**Excerpts from a dataset**.
>>

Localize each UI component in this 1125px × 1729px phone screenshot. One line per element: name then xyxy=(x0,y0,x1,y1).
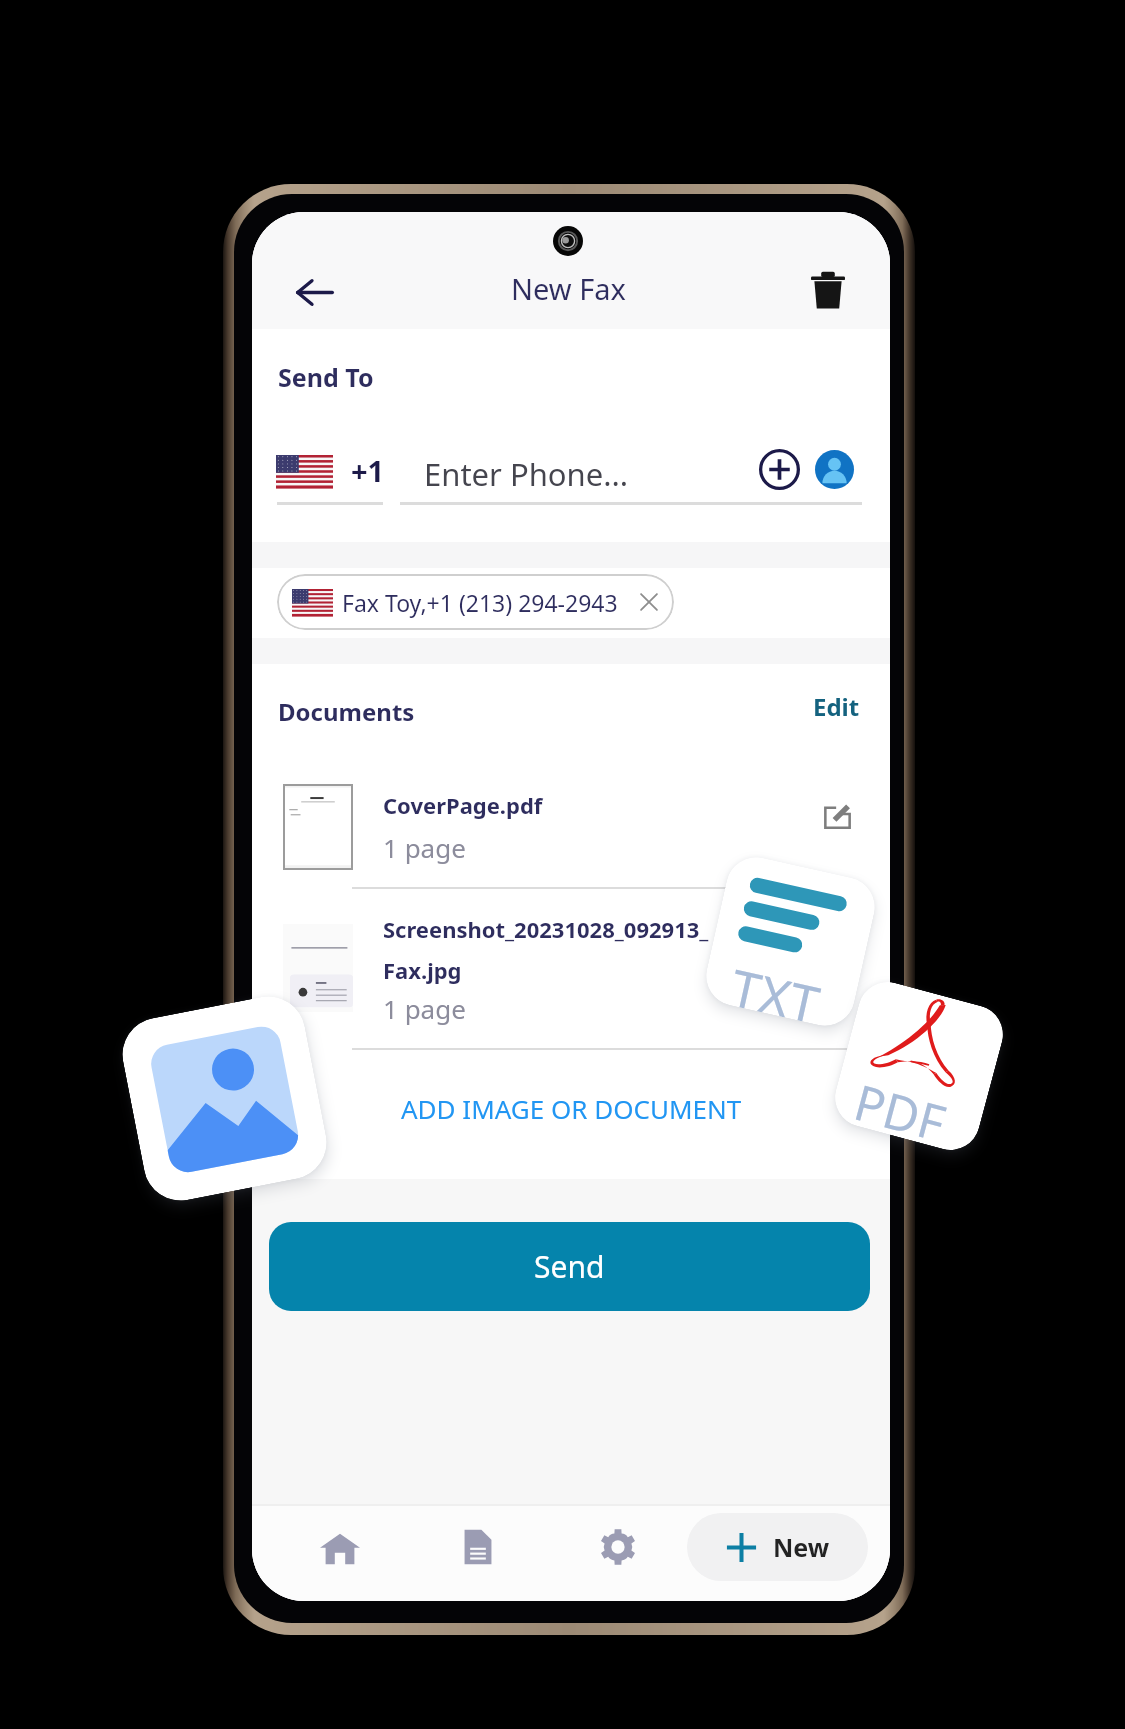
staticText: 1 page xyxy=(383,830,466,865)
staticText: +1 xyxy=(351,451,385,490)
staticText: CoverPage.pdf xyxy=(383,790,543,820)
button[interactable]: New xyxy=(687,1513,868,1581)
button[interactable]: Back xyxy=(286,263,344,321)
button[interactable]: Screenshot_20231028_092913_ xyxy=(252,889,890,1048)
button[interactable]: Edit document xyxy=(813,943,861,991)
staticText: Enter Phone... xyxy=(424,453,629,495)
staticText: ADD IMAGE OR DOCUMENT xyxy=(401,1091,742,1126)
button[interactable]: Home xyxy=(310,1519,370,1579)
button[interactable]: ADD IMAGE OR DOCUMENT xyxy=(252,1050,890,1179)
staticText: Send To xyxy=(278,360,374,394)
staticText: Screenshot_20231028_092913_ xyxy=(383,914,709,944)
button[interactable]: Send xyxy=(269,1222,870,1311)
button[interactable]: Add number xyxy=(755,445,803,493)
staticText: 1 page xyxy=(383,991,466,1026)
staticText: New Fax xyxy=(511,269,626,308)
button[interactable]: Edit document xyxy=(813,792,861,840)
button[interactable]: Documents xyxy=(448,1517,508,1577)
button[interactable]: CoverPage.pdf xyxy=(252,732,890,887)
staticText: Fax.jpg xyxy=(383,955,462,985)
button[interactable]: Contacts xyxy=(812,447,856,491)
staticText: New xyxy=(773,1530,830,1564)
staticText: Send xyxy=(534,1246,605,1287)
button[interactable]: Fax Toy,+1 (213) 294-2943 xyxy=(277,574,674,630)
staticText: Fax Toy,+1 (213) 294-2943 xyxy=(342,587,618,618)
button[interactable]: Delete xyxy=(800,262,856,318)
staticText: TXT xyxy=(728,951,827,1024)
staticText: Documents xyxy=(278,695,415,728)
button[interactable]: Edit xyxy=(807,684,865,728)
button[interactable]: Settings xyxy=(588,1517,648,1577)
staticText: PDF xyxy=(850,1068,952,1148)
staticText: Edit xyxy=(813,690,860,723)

<<

**What is needed**. Output the data above without changes, apart from leaving out the pictures.

**Exercise result**.
Localize each UI component in this 1125px × 1729px phone screenshot. One line per element: name then xyxy=(x0,y0,x1,y1).
staticText: 1 page xyxy=(383,830,466,865)
staticText: +1 xyxy=(351,451,385,490)
staticText: CoverPage.pdf xyxy=(383,790,543,820)
button[interactable]: New xyxy=(687,1513,868,1581)
button[interactable]: Back xyxy=(286,263,344,321)
button[interactable]: Screenshot_20231028_092913_ xyxy=(252,889,890,1048)
button[interactable]: Edit document xyxy=(813,943,861,991)
staticText: Enter Phone... xyxy=(424,453,629,495)
staticText: ADD IMAGE OR DOCUMENT xyxy=(401,1091,742,1126)
button[interactable]: Home xyxy=(310,1519,370,1579)
button[interactable]: ADD IMAGE OR DOCUMENT xyxy=(252,1050,890,1179)
staticText: Send To xyxy=(278,360,374,394)
staticText: Screenshot_20231028_092913_ xyxy=(383,914,709,944)
button[interactable]: Send xyxy=(269,1222,870,1311)
button[interactable]: Add number xyxy=(755,445,803,493)
staticText: 1 page xyxy=(383,991,466,1026)
staticText: New Fax xyxy=(511,269,626,308)
button[interactable]: Edit document xyxy=(813,792,861,840)
button[interactable]: Documents xyxy=(448,1517,508,1577)
button[interactable]: CoverPage.pdf xyxy=(252,732,890,887)
staticText: Fax.jpg xyxy=(383,955,462,985)
button[interactable]: Contacts xyxy=(812,447,856,491)
staticText: New xyxy=(773,1530,830,1564)
staticText: Send xyxy=(534,1246,605,1287)
button[interactable]: Fax Toy,+1 (213) 294-2943 xyxy=(277,574,674,630)
staticText: Fax Toy,+1 (213) 294-2943 xyxy=(342,587,618,618)
button[interactable]: Delete xyxy=(800,262,856,318)
staticText: TXT xyxy=(728,951,827,1024)
staticText: Documents xyxy=(278,695,415,728)
button[interactable]: Edit xyxy=(807,684,865,728)
button[interactable]: Settings xyxy=(588,1517,648,1577)
staticText: PDF xyxy=(850,1068,952,1148)
staticText: Edit xyxy=(813,690,860,723)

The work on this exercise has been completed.